PARIS (IPS/GIN) – A group of scientists, including several Nobel laureates in medicine, is urging the industrialized world to slash chemical pollution to protect human health.
In the so-called Paris Appeal presented in the French capital earlier in November, the scientists call for “banning all products that are certainly or probably carcinogenic as specified by competent international scientific authorities and organizations.” The scientists underline that such chemical substances, despite the proven danger they represent, are still present in pesticides and other products widely used in intensive agriculture, in numerous domestic electronic devices, cosmetics and even medicines.

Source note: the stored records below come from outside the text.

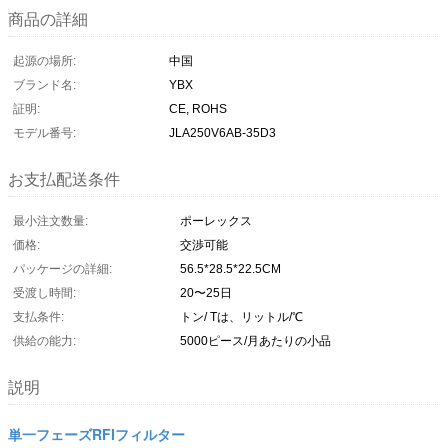
商品の詳細
起源の場所:
中国
ブランド名:
YBX
証明:
CE, ROHS
モデル番号:
JLA250V6AB-35D3
お支払配送条件
最小注文数量:
ポーレックス
価格:
交渉可能
パッケージの詳細:
56.5*28.5*22.5CM
受渡し時間:
20〜25日
支払条件:
トン/ Tは、リットル/℃
供給の能力:
5000ピース/月あたりの小品
説明
単一フェーズRFIフィルター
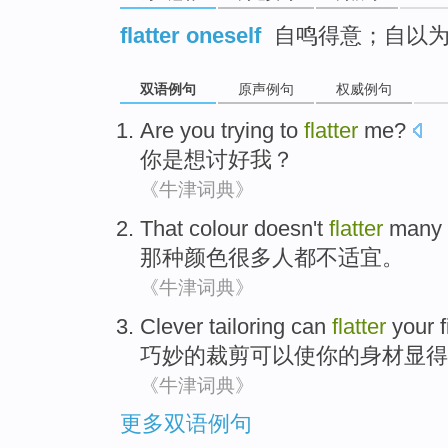
flatter oneself
自鸣得意；自以
双语例句
原声例句
权威例句
Are
you
trying to
flatter
me
?
你
是
想
讨好
我
？
《牛津词典》
That
colour
doesn't
flatter
many
那种
颜色
很多
人
都
不
适宜
。
《牛津词典》
Clever
tailoring
can
flatter
your
巧妙的
裁剪
可以
使
你
的
身材
显得
《牛津词典》
更多双语例句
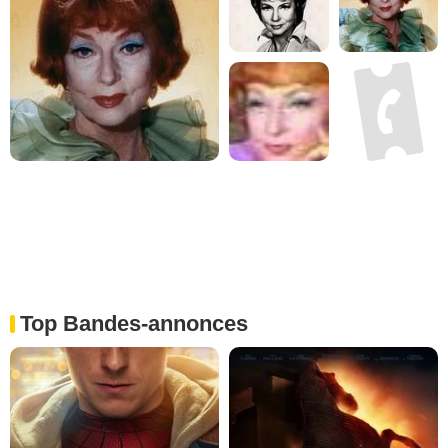
Top Bandes-annonces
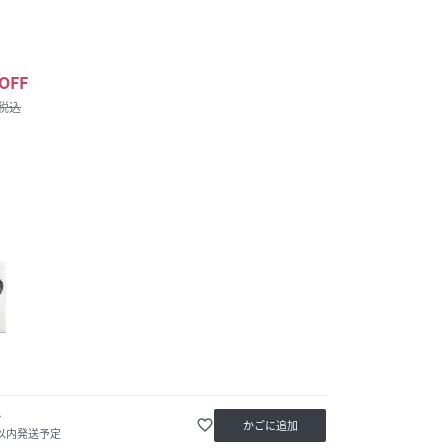
OFF
/税込
か
favorite_border
かごに追加
日以内発送予定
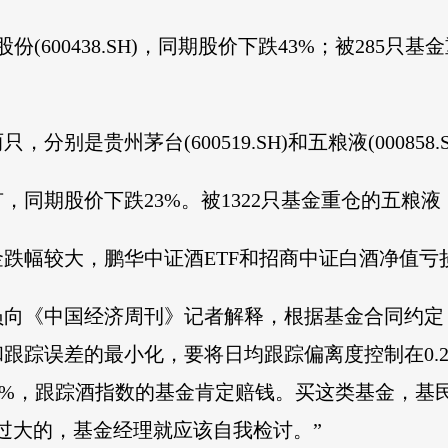
600438.SH)，同期股价下跌43%；被285只基金重
别是贵州茅台(600519.SH)和五粮液(000858
有，同期股价下跌23%。被1322只基金重仓的五粮液
跌幅较大，鹏华中证酒ETF和招商中证白酒净值亏
员向《中国经济周刊》记者解释，根据基金合同约定
跟踪误差的最小化，要将日均跟踪偏离度控制在0.
.87%，跟踪酒指数的基金肯定赔钱。买这类基金，基
过大的，基金经理就应该自我检讨。”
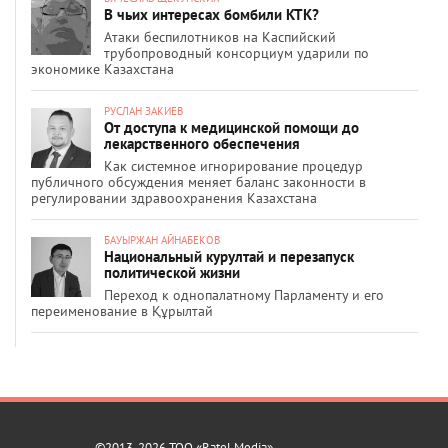
В чьих интересах бомбили КТК?
Атаки беспилотников на Каспийский
трубопроводный консорциум ударили по
экономике Казахстана
РУСЛАН ЗАКИЕВ
От доступа к медицинской помощи до
лекарственного обеспечения
Как системное игнорирование процедур
публичного обсуждения меняет баланс законности в
регулировании здравоохранения Казахстана
БАУЫРЖАН АЙНАБЕКОВ
Национальный курултай и перезапуск
политической жизни
Переход к однопалатному Парламенту и его
переименование в Құрылтай
©2013-2026 ТОО «Ratel Media»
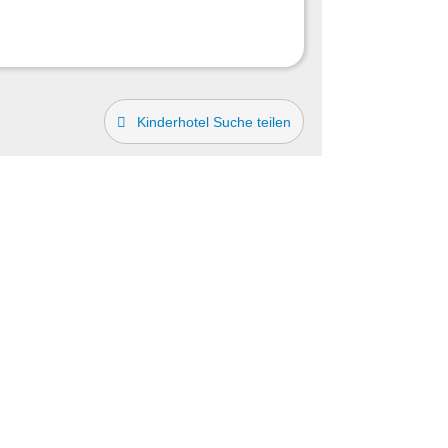
Kinderhotel Suche teilen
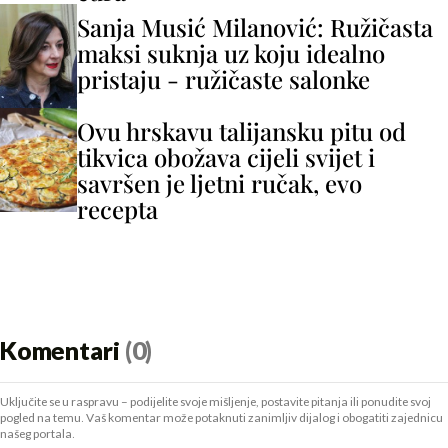
Sanja Musić Milanović: Ružičasta
maksi suknja uz koju idealno
pristaju - ružičaste salonke
Ovu hrskavu talijansku pitu od
tikvica obožava cijeli svijet i
savršen je ljetni ručak, evo
recepta
Komentari
(0)
Uključite se u raspravu – podijelite svoje mišljenje, postavite pitanja ili ponudite svoj
pogled na temu. Vaš komentar može potaknuti zanimljiv dijalog i obogatiti zajednicu
našeg portala.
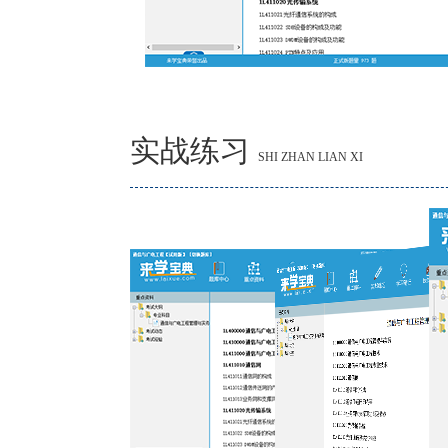
实战练习
SHI ZHAN LIAN XI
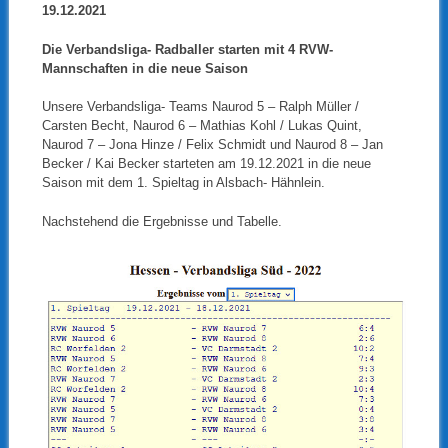
19.12.2021
Die Verbandsliga- Radballer starten mit 4 RVW-
Mannschaften in die neue Saison
Unsere Verbandsliga- Teams Naurod 5 – Ralph Müller /
Carsten Becht, Naurod 6 – Mathias Kohl / Lukas Quint,
Naurod 7 – Jona Hinze / Felix Schmidt und Naurod 8 – Jan
Becker / Kai Becker starteten am 19.12.2021 in die neue
Saison mit dem 1. Spieltag in Alsbach- Hähnlein.
Nachstehend die Ergebnisse und Tabelle.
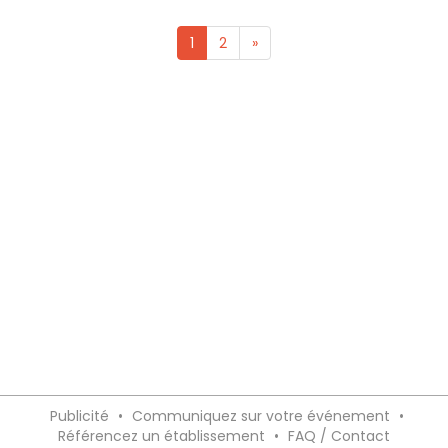
1
2
»
Publicité
•
Communiquez sur votre événement
•
Référencez un établissement
•
FAQ / Contact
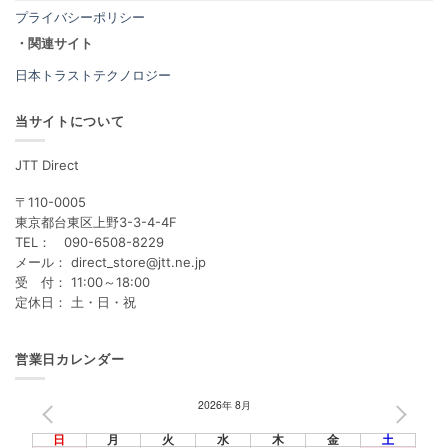
プライバシーポリシー
・関連サイト
日本トラストテクノロジー
当サイトについて
JTT Direct
〒110-0005
東京都台東区上野3-3-4-4F
TEL： 090-6508-8229
メール： direct_store@jtt.ne.jp
受 付： 11:00～18:00
定休日： 土・日・祝
営業日カレンダー
2026年 8月
PREV
NEXT
日
月
火
水
木
金
土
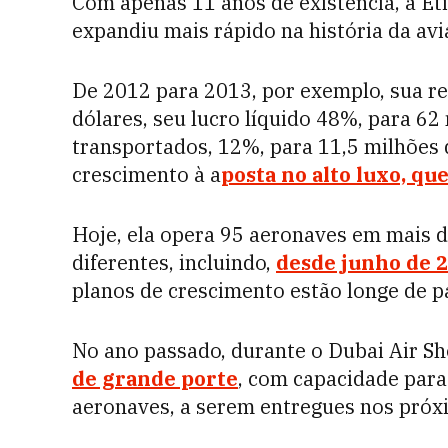
Com apenas 11 anos de existência, a Et
expandiu mais rápido na história da av
De 2012 para 2013, por exemplo, sua re
dólares, seu lucro líquido 48%, para 62
transportados, 12%, para 11,5 milhões 
crescimento à a
posta no alto luxo, qu
Hoje, ela opera 95 aeronaves em mais 
diferentes, incluindo,
desde junho de 2
planos de crescimento estão longe de pa
No ano passado, durante o Dubai Air S
de grande porte
, com capacidade para
aeronaves, a serem entregues nos próx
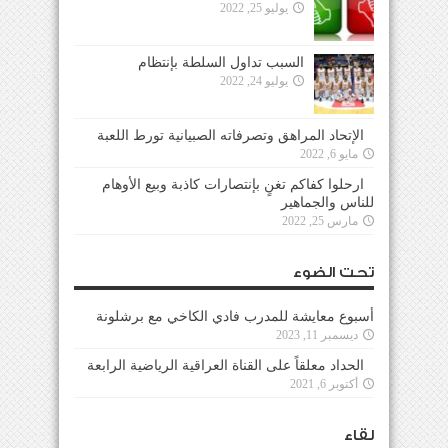
يوليو 25, 2022
السبب تداول السلطة بإنتظام
يوليو 24, 2022
الإتحاد المراهق وتصرفاته الصبيانية تورط اللعبة
مايو 6, 2022
ارحلوا كفاكم تغنٍ بإنتصارات كاذبة وبيع الأوهام
للناس والجماهير
مارس 25, 2022
تحت الضوء
أسبوع معايشة للمدرب فادي الكاخي مع برشلونة
ديسمبر 11, 2023
الحداد معلقاً على القناة العراقية الرياضية الرابعة
أكتوبر 6, 2021
لقاء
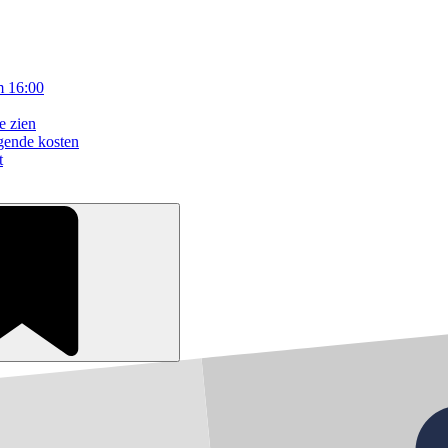
m 16:00
e zien
gende kosten
t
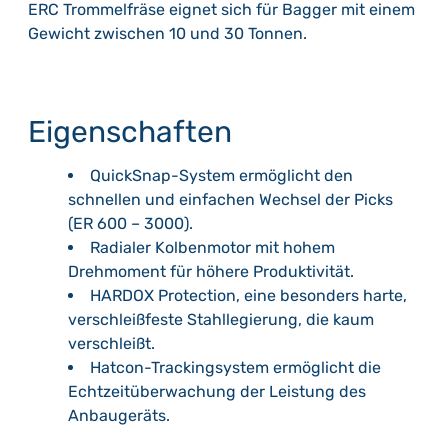
ERC Trommelfräse eignet sich für Bagger mit einem
Gewicht zwischen 10 und 30 Tonnen.
Eigenschaften
QuickSnap-System ermöglicht den
schnellen und einfachen Wechsel der Picks
(ER 600 – 3000).
Radialer Kolbenmotor mit hohem
Drehmoment für höhere Produktivität.
HARDOX Protection, eine besonders harte,
verschleißfeste Stahllegierung, die kaum
verschleißt.
Hatcon-Trackingsystem ermöglicht die
Echtzeitüberwachung der Leistung des
Anbaugeräts.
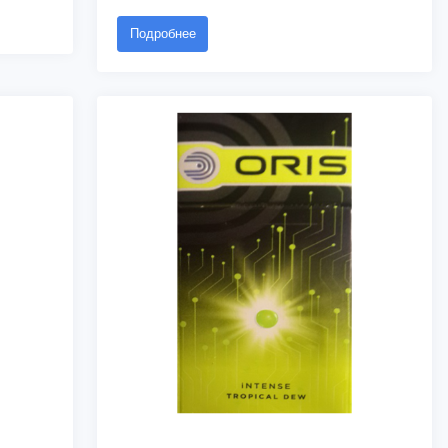
Подробнее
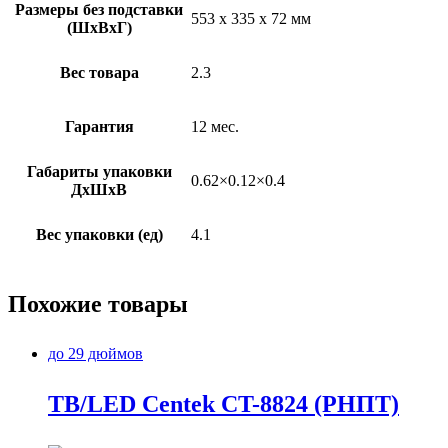
Размеры без подставки
553 x 335 x 72 мм
(ШxВxГ)
Вес товара
2.3
Гарантия
12 мес.
Габариты упаковки
0.62×0.12×0.4
ДхШхВ
Вес упаковки (ед)
4.1
Похожие товары
до 29 дюймов
TB/LED Centek CT-8824 (РНПТ)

The Paris Appeal was first formulated in 2004 during a meeting at the U.N. Educational, Scientific and Cultural Organization (UNESCO). In the new version of the paper, the authors develop 164 measures to drastically reduce chemical pollution that they say is threatening human survival. “Chronic diseases registered by WHO (World Health Organization), especially cancers, are increasing alarmingly,” the document says.
“This general deterioration of health is the bill we have to pay for the pollution that we produce,” Dominique Belpomme, a leading French cancer expert who initiated the Paris Appeal, told IPS. “The concept of sustainable development is not enough to offset the pollution’s health dangers. We need to associate with it the concept of sustainable health, indivisibly linked with a real environmental policy.”
Among the signatories to the appeal are French Nobel prize laureates in medicine Jean Dausset (1980) and Francois Jacob (1965) as well as hundreds of other European scientists representing most of the medical associations from all 25 European Union (EU) country members, hundreds of non-governmental organizations, and some 150,000 European citizens.
The appeal comes ahead of the European Parliament meeting in which the new European regulation on chemicals–the Registration, Evaluation and Authorization of Chemicals (REACH) system–is expected to be approved. The European Parliament is scheduled to vote on REACH the week of Dec. 11.
“REACH will provide a high level of protection of human health and the environment,” according to the European Commission, the executive arm of the EU. “At the same time, it will enhance the competitiveness of the EU chemicals industry by fostering innovation and ensuring high safety standards for its products.”
Under REACH, chemicals presenting a certain level of danger would not be permitted for ongoing use except in cases where the chemical serves an essential social role and there are no effective alternatives.
In their appeal, Mr. Belpomme and his colleagues are calling on the EU to “reinforce the REACH program so as to ensure substitution of the most dangerous chemicals for man with less dangerous substitutes.” The document urges the rest of the world to adopt “international regulations to control the marketing of chemicals following the REACH program in a reinforced version.”
The Paris Appeal also calls for more attention to the health dangers represented by pesticides and phthalates, chemical additives widely used in plastics, home devices, medicine and cosmetics, mainly to make them soft and flexible.
New research shows that “many newborns at the moment of their birth are already contaminated with more than 200 chemical substances,” Mr. Belpomme added. “Up to 75 percent of cancers are provoked by chemical pollution.”
Charles Sultan, toxicologist in the French Mediterranean city Montpellier, told IPS: “I have found up to 300 chemical substances in the blood of the umbilical cord in newborn babies. These substances are responsible for endocrinal perturbations, from genetic deformations to growth problems and brain development.”
Similar findings have been reported elsewhere in Europe. Henrik Leffers, a researcher at the Copenhagen University Hospital’s department for growth and reproduction who helped present the Paris Appeal, stressed that human exposure to phthalates “is a major cause of chemical poisoning.”
According to the French National Research Institute on Health Safety, some three million tons of phthalates are produced every year worldwide.
“From animal studies increasingly more evidence is pointing to the fact that the phthalates constitute a health menace,” Mr. Leffers said.
“When I say phthalates, most people think of plastic bags and toys for children and things like that, but the exposure comes from cosmetics,” he pointed out. “Of the creams and oils you rub on your skin, a substantial part will be absorbed through the skin and further into the bloodstream and affect all organs, and it is here where the exposure of phthalates comes from.”
The scientists emphasize also that radical reform of the European agricultural policy is needed, including a move to organic agriculture, free of pesticides and other chemical components.